I suspect this blog is challenging to read as it was to write. Some areas of my life eminently portray my lack of understanding. They’re glaring when I’m under pressure as I realise I didn’t quite understand the Scriptures I read pertaining to that challenge. So, my confidence in my choices and actions fades, and the results invariably show. Conversely, there are childish things I’ve demonstrably left behind [1 Corinthians 13:11]. Both outcomes compel the pursuit of knowledge, understanding and wisdom because I desperately want to experience all God intends for me before I die [Proverbs 15:14, Proverbs 18:15]. If it’s true that God’s word makes us wise and even saves us from eternal damnation [2 Timothy 3:15], then it’s foolish to ignore it [Hosea 4:6b]. 

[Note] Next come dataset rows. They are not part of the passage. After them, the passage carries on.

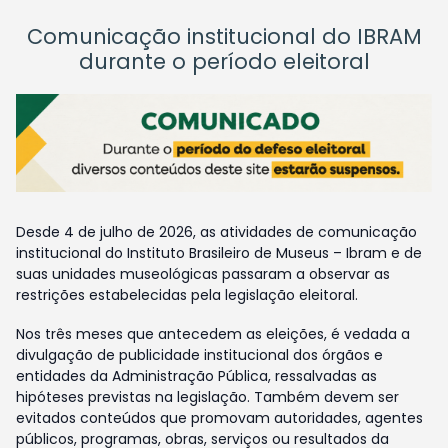
Comunicação institucional do IBRAM
durante o período eleitoral
Desde 4 de julho de 2026, as atividades de comunicação
institucional do Instituto Brasileiro de Museus – Ibram e de
suas unidades museológicas passaram a observar as
restrições estabelecidas pela legislação eleitoral.
Nos três meses que antecedem as eleições, é vedada a
divulgação de publicidade institucional dos órgãos e
entidades da Administração Pública, ressalvadas as
hipóteses previstas na legislação. Também devem ser
evitados conteúdos que promovam autoridades, agentes
públicos, programas, obras, serviços ou resultados da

My charge is simple: assess your lived experiences honestly. Where do your results highlight you’re missing something? Acknowledge your ignorance, humbly take Solomon’s advice and pursue understanding [Proverbs 4:7]. Then, trust the Holy Spirit to bring forth revelation from your pursuit [Job 32:8, Isaiah 30:21]. Follow His lead, and you’ll step into your inheritance experientially with the wisdom to solve life’s challenges for yourself and others to the glory of God [1 Timothy 4:15].